BANDA ACEH — Pemerintah Aceh mulai menyusun Dokumen Rencana Rehabilitasi dan Rekonstruksi Pascabencana (R3P) sebagai tindak lanjut atas bencana banjir dan longsor yang melanda sejumlah wilayah di provinsi tersebut dalam beberapa pekan terakhir. Penyusunan ini dibahas secara khusus dalam Rapat Koordinasi yang digelar di Kantor Gubernur Aceh, Jumat (2/1/2026), dan dihadiri perwakilan dari kementerian terkait serta Badan Nasional Penanggulangan Bencana (BNPB).
Sekretaris Daerah (Sekda) Aceh, M. Nasir, menyampaikan bahwa penyusunan R3P adalah mandat strategis sekaligus tanggung jawab penting Pemerintah Aceh dalam rangka memastikan keberlanjutan penanganan pascabencana secara sistematis dan terukur. Dokumen ini akan menjadi dasar utama dalam pengajuan kebutuhan rekonstruksi dan rehabilitasi kepada pemerintah pusat.
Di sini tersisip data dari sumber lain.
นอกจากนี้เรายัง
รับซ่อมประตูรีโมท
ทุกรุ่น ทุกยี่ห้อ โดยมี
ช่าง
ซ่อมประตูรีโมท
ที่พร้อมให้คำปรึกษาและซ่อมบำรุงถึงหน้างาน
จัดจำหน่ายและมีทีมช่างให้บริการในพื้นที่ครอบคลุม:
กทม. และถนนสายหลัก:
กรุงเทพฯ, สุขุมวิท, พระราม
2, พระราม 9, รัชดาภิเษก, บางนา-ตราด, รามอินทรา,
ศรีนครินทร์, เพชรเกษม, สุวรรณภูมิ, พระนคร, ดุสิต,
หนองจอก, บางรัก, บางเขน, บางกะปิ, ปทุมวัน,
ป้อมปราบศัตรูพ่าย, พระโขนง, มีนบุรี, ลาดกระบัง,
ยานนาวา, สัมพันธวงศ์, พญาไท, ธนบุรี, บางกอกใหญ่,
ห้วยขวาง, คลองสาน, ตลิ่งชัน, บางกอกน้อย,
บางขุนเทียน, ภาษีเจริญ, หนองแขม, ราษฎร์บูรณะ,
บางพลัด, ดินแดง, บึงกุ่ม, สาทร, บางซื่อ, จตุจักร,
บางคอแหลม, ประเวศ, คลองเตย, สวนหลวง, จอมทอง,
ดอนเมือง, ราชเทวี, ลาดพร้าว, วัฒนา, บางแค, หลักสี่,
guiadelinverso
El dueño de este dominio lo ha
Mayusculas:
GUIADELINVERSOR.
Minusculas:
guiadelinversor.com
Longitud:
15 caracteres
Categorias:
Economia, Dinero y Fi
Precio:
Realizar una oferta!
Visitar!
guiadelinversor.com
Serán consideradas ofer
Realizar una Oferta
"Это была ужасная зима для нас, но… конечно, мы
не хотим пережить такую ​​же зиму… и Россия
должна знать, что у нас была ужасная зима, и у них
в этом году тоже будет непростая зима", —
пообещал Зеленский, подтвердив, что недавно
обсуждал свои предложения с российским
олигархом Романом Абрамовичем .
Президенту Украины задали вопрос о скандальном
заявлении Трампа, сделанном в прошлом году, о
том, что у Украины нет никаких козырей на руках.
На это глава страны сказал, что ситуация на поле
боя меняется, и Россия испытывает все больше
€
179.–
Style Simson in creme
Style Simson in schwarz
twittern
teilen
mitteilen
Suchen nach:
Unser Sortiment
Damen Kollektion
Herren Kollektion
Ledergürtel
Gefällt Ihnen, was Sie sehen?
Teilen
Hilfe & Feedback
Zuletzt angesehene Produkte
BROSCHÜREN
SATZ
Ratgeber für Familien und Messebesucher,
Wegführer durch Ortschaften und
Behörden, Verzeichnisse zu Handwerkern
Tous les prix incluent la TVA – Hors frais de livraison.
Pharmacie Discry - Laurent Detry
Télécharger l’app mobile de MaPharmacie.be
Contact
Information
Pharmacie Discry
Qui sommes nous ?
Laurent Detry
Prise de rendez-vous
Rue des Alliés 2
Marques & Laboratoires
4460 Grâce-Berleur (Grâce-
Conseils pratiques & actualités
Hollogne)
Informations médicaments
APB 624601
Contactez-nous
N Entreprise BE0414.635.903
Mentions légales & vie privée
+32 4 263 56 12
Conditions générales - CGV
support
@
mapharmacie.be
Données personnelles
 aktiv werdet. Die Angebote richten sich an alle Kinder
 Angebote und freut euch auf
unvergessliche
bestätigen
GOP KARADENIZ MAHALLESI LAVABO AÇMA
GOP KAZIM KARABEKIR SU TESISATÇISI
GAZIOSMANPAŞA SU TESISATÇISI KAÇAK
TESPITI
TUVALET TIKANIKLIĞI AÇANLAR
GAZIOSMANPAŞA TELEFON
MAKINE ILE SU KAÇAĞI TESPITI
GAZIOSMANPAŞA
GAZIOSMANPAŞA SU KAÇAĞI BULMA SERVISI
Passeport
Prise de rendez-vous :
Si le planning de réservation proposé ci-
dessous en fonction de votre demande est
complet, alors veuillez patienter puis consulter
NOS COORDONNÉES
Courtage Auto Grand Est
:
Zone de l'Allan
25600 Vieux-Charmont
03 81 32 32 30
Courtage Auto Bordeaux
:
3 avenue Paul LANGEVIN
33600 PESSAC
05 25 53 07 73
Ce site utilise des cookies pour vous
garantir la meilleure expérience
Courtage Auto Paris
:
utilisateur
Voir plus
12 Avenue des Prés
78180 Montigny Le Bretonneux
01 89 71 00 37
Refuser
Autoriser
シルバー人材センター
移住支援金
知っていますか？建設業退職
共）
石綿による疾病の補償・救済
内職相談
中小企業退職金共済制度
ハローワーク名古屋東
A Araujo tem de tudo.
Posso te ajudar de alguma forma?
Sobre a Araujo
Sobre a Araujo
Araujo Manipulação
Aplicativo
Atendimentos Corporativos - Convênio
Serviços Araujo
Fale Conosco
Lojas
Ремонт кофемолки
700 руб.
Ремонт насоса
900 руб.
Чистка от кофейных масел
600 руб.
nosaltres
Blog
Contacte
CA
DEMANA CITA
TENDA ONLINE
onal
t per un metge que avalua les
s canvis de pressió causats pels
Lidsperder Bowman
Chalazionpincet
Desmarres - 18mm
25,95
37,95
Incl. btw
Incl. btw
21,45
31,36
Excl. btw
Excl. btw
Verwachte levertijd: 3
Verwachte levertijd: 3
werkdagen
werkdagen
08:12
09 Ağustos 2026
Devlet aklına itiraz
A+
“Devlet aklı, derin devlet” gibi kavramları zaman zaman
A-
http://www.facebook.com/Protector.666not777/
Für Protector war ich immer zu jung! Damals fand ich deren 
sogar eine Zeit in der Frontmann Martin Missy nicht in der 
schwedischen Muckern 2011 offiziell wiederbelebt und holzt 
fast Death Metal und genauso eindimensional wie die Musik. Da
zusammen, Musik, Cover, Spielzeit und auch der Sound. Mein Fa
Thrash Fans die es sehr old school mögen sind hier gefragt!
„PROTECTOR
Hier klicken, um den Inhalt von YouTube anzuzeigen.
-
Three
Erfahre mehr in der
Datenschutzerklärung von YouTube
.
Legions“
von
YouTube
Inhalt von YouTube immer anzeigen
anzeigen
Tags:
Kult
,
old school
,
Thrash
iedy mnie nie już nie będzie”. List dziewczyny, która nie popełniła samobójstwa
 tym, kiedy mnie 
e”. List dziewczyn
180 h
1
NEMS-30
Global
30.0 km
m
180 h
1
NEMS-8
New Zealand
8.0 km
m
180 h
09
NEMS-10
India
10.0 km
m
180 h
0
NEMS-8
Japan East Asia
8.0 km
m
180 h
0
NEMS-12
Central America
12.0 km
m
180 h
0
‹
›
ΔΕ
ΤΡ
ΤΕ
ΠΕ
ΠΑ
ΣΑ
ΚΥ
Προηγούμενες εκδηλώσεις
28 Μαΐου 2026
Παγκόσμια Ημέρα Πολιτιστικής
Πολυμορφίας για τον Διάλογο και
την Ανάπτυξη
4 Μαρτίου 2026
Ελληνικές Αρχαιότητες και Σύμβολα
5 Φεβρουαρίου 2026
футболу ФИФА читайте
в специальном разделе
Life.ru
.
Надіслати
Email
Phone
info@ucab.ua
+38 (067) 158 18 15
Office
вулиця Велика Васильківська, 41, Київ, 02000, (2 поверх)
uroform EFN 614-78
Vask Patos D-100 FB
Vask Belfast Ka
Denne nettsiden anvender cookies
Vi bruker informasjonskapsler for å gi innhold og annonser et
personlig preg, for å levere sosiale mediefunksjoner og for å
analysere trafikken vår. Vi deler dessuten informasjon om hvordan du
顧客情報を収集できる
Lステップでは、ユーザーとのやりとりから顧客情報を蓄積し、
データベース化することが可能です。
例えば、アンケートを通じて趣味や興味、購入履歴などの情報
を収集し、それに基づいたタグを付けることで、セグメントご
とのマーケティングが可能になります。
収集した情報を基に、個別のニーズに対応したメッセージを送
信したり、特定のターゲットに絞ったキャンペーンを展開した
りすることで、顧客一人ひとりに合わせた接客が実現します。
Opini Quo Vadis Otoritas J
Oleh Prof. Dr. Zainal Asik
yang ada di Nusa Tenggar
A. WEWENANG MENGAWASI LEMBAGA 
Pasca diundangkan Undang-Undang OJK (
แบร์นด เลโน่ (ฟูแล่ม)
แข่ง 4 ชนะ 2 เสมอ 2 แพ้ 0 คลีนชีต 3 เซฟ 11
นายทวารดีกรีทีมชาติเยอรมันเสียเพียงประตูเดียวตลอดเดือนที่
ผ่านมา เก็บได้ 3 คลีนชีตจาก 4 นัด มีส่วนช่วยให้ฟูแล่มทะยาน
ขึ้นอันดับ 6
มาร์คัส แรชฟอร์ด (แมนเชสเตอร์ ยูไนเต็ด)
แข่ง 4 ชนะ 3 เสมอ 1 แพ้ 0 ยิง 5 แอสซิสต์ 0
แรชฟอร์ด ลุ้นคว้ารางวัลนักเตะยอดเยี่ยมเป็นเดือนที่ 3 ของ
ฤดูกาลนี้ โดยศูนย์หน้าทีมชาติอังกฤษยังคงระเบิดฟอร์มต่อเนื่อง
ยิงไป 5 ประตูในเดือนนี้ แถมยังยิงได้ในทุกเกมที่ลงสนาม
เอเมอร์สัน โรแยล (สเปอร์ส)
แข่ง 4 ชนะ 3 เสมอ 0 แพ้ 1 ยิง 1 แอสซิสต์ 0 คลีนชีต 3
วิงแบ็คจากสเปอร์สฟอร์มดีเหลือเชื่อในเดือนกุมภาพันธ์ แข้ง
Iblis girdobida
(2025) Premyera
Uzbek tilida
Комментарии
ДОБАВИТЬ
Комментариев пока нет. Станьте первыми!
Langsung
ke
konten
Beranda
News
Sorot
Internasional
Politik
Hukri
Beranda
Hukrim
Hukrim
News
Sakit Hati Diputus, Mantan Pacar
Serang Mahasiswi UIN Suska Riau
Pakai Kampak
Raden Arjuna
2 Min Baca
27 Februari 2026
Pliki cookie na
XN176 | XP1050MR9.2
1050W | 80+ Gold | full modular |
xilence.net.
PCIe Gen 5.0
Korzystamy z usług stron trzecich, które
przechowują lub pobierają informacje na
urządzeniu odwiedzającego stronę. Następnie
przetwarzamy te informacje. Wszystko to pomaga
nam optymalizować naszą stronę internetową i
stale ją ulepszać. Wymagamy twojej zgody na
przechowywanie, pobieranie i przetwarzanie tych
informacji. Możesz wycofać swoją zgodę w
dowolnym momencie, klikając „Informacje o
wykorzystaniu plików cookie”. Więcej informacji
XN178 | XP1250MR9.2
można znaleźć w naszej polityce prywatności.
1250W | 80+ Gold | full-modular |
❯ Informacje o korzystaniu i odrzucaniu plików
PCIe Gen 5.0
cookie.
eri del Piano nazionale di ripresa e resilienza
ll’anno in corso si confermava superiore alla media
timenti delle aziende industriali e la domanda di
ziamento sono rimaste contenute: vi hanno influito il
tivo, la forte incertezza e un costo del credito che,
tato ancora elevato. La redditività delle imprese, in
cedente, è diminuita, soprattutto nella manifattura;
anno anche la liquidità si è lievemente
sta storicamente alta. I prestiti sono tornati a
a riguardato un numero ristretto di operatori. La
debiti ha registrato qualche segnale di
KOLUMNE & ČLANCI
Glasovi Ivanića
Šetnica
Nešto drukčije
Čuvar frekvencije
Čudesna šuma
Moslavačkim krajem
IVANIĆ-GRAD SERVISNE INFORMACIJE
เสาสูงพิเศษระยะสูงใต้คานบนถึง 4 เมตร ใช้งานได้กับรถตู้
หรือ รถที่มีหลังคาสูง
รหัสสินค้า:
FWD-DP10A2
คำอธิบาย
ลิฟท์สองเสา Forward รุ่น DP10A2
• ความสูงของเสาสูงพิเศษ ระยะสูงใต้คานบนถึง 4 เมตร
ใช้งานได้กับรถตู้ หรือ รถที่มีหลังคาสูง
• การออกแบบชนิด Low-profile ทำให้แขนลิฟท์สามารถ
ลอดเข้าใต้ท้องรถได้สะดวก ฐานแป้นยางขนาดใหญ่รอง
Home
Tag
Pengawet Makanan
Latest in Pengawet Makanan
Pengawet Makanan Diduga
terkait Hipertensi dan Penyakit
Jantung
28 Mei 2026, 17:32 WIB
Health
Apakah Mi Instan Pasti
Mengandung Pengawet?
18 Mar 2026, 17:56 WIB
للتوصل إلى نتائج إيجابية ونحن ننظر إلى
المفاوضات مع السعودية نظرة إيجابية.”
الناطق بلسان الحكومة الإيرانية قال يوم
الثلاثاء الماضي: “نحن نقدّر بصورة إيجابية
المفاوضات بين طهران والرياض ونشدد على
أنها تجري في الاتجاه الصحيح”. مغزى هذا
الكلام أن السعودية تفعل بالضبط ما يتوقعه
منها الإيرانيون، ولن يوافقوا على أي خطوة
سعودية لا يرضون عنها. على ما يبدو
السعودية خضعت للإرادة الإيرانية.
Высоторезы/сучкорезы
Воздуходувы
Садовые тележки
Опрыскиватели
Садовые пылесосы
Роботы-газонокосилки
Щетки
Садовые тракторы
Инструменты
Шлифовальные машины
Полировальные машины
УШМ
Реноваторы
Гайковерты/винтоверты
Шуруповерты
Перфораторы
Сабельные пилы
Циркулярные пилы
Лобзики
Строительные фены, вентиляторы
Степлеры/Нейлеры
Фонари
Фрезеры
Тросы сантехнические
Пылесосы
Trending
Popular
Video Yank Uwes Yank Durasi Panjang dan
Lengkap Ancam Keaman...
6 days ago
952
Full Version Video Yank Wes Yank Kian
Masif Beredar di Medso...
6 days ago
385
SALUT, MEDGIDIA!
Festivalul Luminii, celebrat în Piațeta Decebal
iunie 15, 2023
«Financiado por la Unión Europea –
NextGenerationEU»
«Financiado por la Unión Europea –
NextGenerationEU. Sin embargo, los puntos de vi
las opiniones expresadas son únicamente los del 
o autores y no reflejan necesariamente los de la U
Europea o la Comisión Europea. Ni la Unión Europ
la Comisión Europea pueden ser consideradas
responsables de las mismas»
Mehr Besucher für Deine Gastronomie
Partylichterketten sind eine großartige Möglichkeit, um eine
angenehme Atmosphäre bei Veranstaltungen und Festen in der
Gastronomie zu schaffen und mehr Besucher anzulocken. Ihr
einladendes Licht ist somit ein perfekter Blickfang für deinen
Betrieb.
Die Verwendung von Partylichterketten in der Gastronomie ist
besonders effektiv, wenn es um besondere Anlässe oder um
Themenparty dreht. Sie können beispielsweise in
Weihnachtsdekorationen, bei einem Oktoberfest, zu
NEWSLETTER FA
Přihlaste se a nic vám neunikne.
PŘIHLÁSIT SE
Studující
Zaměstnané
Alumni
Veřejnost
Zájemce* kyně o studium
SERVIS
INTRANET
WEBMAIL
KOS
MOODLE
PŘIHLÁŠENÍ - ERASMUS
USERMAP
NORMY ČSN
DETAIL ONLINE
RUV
“Tugas Pemerintah Aceh adalah menyusun R3P. Tim ini bekerja berlandaskan data dan informasi yang disampaikan oleh kabupaten dan kota. Seluruh data yang kita miliki akan kita usulkan ke pemerintah pusat,” ujar M. Nasir dalam rapat tersebut.
ADVERTISEMENT
SCROLL TO RESUME CONTENT
Ia menargetkan penyelesaian dokumen R3P paling lambat pada 20 Januari 2026. Menurutnya, data yang dimasukkan dalam dokumen tersebut harus mencerminkan keseluruhan dampak bencana, mencakup kerusakan fisik seperti rumah warga, jaringan infrastruktur, kawasan permukiman, serta sektor-sektor pendukung kehidupan masyarakat lainnya seperti ekonomi, pendidikan, dan kesehatan. Selain itu, pendataan harus mencakup pula aset yang dimiliki pemerintah desa, kabupaten/kota, bahkan provinsi.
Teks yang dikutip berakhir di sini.